Thursday, 2 May 2024

Divisibility Sequences

It's easy to miss. The square numbers are 1, 4, 9, 16, 25, 36, 49 and so on but it's not obvious that the consecutive integers 27423, 27424 and 27425 are divisible by consecutive square numbers. Thus we have:$$ \begin{align} 27423 &= 3^2 \cdot 11 \cdot 277 \text{ divisible by }9=3^2\\27424 &= 2^5 \cdot 857 \text{ divisible by }16=4^2\\27425 &= 5^2 \cdot 1097 \text{ divisible by }25=5^2 \end{align}$$I only noticed this fact because my diurnal age today is 27423 and this number is a member of OEIS A178919:


 A178919

Smallest of three consecutive integers divisible respectively by three consecutive squares greater than 1.



Membership of this sequence does not come easy and can be seen in the list of its initial members (permalink):

2223, 5823, 9423, 13023, 16623, 20223, 23823, 27423, 31023, 32975, 34623, 38223, 41823, 45423, 49023, 52623, 56223, 59823, 63423, 67023, 70623, 74223, 77075, 77823, 81423, 85023, 88623, 92223, 95823, 99423, 103023, 106623, 110223

Not surprisingly membership in the equivalent sequence of two consecutive integers divisible by two consecutive squares is a lot easier. This sequence is OEIS A178918. The natural question to ask is whether there are groups of four consecutive integers divisible by four consecutive squares. Testing up in the range up to ten million, we find no such groups. However, they may well exist further out.

What about cubes? Can we find groups of three consecutive integers that are divisible by three consecutive cubes greater than 1. Indeed we can and, up one million, the sequence of the smallest members of these trios is (permalink):

106623, 322623, 538623, 754623, 970623 (not listed in the OEIS)

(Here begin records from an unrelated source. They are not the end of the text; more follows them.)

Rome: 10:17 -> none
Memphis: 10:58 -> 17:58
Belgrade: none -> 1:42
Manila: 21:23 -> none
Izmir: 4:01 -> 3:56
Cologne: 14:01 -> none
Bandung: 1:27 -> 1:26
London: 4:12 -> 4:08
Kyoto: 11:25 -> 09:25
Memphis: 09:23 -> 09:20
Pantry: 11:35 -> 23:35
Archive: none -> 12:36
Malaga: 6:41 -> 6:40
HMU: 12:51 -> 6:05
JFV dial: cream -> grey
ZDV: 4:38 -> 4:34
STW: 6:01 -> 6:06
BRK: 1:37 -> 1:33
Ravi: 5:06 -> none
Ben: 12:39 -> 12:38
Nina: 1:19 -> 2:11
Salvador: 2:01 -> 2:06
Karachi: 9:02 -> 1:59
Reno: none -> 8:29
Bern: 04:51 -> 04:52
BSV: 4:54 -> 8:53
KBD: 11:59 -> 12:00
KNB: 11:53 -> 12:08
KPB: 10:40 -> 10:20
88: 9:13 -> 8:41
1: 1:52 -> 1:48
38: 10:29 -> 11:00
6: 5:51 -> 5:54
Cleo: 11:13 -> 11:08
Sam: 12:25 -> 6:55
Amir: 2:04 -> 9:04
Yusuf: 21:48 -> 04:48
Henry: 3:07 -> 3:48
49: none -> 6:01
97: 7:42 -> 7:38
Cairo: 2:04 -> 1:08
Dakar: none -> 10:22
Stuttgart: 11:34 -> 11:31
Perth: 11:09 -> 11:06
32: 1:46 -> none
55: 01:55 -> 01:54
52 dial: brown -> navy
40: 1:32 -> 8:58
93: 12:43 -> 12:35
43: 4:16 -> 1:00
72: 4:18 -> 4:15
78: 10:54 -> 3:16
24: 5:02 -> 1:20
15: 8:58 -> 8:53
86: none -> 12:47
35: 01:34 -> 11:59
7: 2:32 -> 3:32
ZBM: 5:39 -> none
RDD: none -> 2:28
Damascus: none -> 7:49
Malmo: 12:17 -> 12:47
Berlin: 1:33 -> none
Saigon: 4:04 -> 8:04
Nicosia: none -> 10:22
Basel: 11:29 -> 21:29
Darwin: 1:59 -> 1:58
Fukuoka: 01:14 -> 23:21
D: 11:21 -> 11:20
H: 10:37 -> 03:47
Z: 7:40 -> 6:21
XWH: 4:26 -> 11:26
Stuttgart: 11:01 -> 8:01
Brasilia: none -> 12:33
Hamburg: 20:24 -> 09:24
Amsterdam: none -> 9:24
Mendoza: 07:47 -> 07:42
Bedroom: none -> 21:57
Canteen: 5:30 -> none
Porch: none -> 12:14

Let's look at the first member of the sequence where we find:$$\begin{align} 106623 &= 3^3 \cdot 11 \cdot 359 \text{ divisible by } 27 =3^3\\106624 &= 2^7 \cdot 7^2 \cdot 17 \text{ divisible by }64 =4^3\\106625 &= 5^3 \cdot 853 \text{ divisible by }125 =5^3 \end{align}$$What's interesting about sequences like this is that the numbers derive their membership via the groups to which they belong. For convenience, as in the case of OEIS A178919, only the first number in the group is listed. It is the relationship between the numbers in the group that are important. In the case of OEIS A178919 the numbers form a group of three that are consecutive and divisible by consecutive squares. Thus we have in the case of 27423:$$ \text{consecutive integers -->}\\ \frac{27423}{9} \, \frac{27424}{16} \, \frac{27425}{25} \\ \text{consecutive squares -->} $$or in the case of 106623:$$ \text{consecutive integers -->}\\ \frac{106623}{27} \, \frac{106624}{64} \, \frac{106625}{125} \\ \text{consecutive cubes -->} $$It would be interesting to explore divisibility using criteria other than divisibility by consecutive squares or cubes. What about divisibility of three consecutive integers by three consecutive fibonacci numbers (0, 1, 1, 2, 3, 5, 8, ...)? Well, if we ignore 0 and 1 and start with 2, it turns out that a great many groups of three qualify, most of which are divisible by 2, 3 and 5. The first of these begins with 8:$$ \begin{align} 8 &= 2^3 \text{ divisible by fibonacci number }2\\9 &= 3^2 \text{ divisible by fibonacci number } 3\\10 &= 2 \cdot 5 \text{ divisible by fibonacci number } 5 \end{align}$$There are 4417 such groups of three in the range up to 100,000, so they are very common. If we exclude 2, 3 and 5 and begin instead with 8, then the groupings of three become far less common (only 60 in the range up 100,000). The first of these begins with 376 (permalink):$$ \begin{align} 376 &= 2^3 \cdot 47 \text{ divisible by fibonacci number } 8\\377 &= 13 \cdot 29 \text{ divisible by fibonacci number }13\\378 &= 2 \cdot 3^3 \cdot 7 \text{ divisible by fibonacci number } 21 \end{align}$$This is clearly a topic worthy of further research.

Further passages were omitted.